• Work item: List the lines of this listing that hold the word "piano".

**** Records provided ****

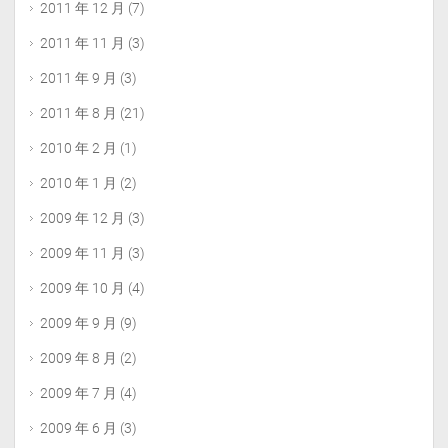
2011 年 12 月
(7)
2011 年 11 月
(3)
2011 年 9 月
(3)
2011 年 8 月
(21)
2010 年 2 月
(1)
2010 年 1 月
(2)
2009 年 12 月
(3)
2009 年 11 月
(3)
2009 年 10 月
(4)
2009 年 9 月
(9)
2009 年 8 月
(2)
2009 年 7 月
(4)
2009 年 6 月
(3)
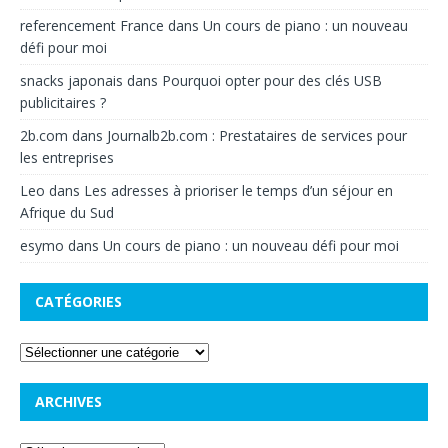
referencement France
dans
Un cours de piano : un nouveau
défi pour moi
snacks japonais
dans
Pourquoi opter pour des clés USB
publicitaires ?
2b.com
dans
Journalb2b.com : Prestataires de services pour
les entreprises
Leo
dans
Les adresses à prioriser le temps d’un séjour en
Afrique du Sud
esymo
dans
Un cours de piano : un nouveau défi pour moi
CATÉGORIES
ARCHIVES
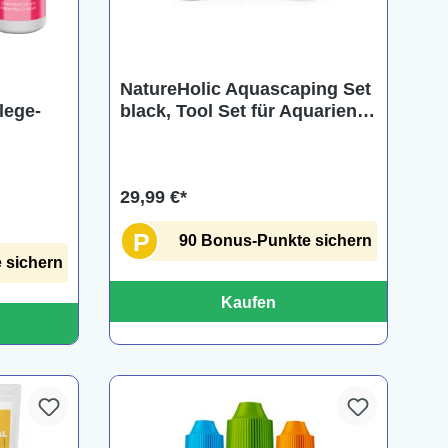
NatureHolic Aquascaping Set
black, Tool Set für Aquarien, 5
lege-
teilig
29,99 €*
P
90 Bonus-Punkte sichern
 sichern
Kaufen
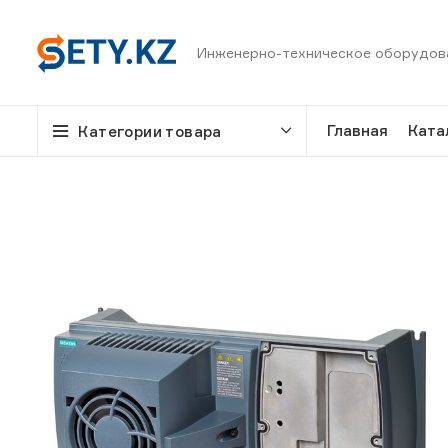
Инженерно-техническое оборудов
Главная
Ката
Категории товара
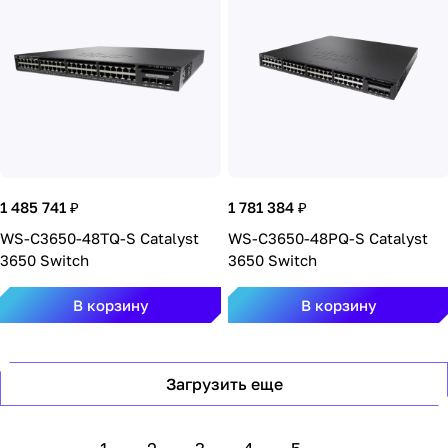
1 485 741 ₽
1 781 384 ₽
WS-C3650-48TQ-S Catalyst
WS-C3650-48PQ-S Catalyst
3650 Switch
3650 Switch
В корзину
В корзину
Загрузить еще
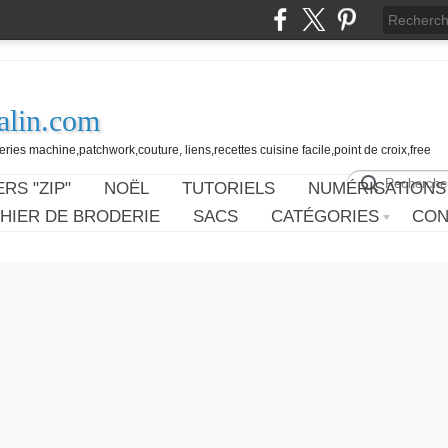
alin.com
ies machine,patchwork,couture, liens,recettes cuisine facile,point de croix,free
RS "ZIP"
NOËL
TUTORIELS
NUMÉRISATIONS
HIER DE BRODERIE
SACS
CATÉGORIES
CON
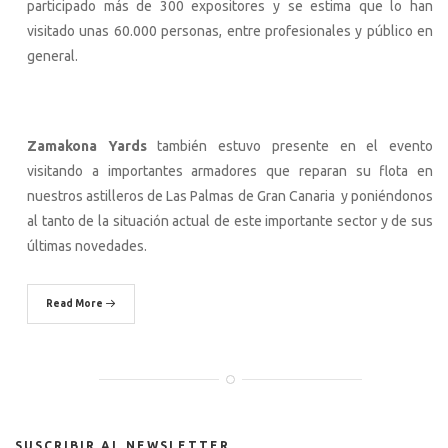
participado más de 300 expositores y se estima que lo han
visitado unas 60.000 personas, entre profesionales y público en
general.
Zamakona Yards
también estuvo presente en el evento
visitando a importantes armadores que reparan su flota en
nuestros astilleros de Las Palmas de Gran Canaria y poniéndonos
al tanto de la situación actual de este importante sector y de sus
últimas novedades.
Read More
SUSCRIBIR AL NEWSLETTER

****

• Response area:
Un cours de piano : un nouveau
Un cours de piano : un nouveau défi pour moi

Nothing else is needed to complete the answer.